Bias Algoritma dan Deepfake Kian Nyata, digitalbank.id dan IADERN Adakan Pelatihan AI Governance untuk Perbankan

- 20 Oktober 2025 - 10:20

Di tengah percepatan adopsi AI di sektor finansial, risiko bias algoritma, serangan deepfake, dan kegagalan tata kelola kini menjadi ancaman serius bagi reputasi dan ketahanan institusi keuangan. Pelatihan in-house dua hari yang digagas digitalbank.id dan IADERN ini hadir bukan sebagai program teknis biasa, tetapi sebagai investasi strategis untuk membangun kapabilitas governance dan risk management AI yang terukur dan siap audit.


Fokus Utama:

1. Pergeseran paradigma: Dari euforia AI menuju kesadaran akan risiko dan tanggung jawab hukum.
2. Pelatihan strategis dua hari yang dirancang bukan sekadar teknis, melainkan membangun budaya governance yang siap diuji regulator.
3. Investasi yang dikeluarkan perusahaan bukanlah biaya, melainkan langkah mitigasi risiko reputasi dan kepatuhan yang bernilai jauh lebih besar.


Pelatihan in-house dua hari dari digitalbank.id dan IADERN akan membekali bank dengan framework tata kelola risiko AI. Bahas bias kredit, ancaman deepfake, dan risk tolerance AI bersama pakar AI yang memahami ‘big picture’ AI di tingkat global dan nasional dan mampu mengimplementasikannya di sektor perbankan nasional.


AI bukan lagi sekadar proyek inovasi — ia sudah menjadi variabel risiko baru dalam laporan governance dan audit internal.
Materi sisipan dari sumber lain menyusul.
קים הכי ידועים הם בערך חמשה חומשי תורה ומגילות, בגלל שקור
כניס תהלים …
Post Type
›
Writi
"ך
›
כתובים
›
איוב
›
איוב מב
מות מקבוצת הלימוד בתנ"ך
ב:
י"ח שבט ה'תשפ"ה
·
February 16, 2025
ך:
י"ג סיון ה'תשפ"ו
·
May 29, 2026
Di sektor finansial, utamanya perbankan, kesalahan algoritma bukan hanya berujung kerugian operasional, tetapi bisa berimplikasi hukum dan reputasi. Bank of England dalam laporan 2024 menyatakan, “AI bukan hanya menambah efisiensi, tetapi membuka front risiko baru yang belum tersentuh oleh sistem pengawasan tradisional.” Kondisi ini menggambarkan konteks mengapa pelatihan tata kelola AI kini bukan pilihan, melainkan keharusan.
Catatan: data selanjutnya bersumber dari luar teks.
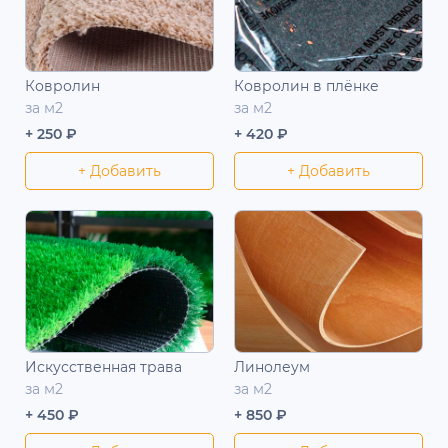
Ковролин
Ковролин в плёнке
за м2
за м2
+ 250 ₽
+ 420 ₽
+ Добавить
+ Добавить
Искусственная трава
Линолеум
за м2
за м2
+ 450 ₽
+ 850 ₽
Apalagi pemerintah saat ini tengah menyiapkan Perpres AI dan OJK pada April lalu sudah mengeluarkan Tata Kelola Kecerdasan Artifisial Perbankan Indoneaia. Aturan ini akan mengubah cara bank memperlakukan AI, dari sekadar alat teknologi menjadi objek pengawasan setara keputusan kredit. Bank yang tidak segera membangun struktur tata kelola, inventarisasi model AI, dan mekanisme pelaporan risiko akan dinilai tidak siap secara kepatuhan digital.
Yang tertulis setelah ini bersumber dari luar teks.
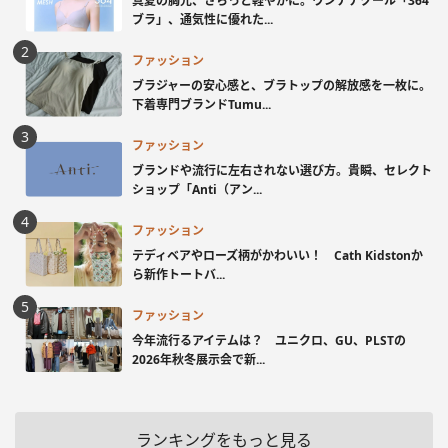
真夏の胸元、さらっと軽やかに。ウンナナクール「364
ブラ」、通気性に優れた...
ファッション
ブラジャーの安心感と、ブラトップの解放感を一枚に。
下着専門ブランドTumu...
ファッション
ブランドや流行に左右されない選び方。貴瞬、セレクト
ショップ「Anti（アン...
ファッション
テディベアやローズ柄がかわいい！ Cath Kidstonか
ら新作トートバ...
ファッション
今年流行るアイテムは？ ユニクロ、GU、PLSTの
2026年秋冬展示会で新...
ランキングをもっと見る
Untuk menjawab urgensi itu, digitalbank.id bersama Indonesia Applied Digital Economy & Regulatory Network (IADERN) telah menyusun program “AI Governance & Responsible AI for Banking Executive & Management”, sebuah program in-house training strategis yang dirancang khusus untuk memastikan dewan komisaris, dewan direksi dan jajaran eksekutif perbankan mampu membangun dan menguatkan “Kerangka Kerja AI yang Bertanggung Jawab” (Responsible AI Framework) secara komprehensif, memenuhi standar kepatuhan, dan siap memenuhi kewajiban pelaporan OJK. “Program ini menempatkan risiko AI bukan sebagai bahasan teknis IT, tetapi sebagai isu strategis bisnis dan reputasi,” ujar Deddy H. Pakpahan, founder digitalbank.id.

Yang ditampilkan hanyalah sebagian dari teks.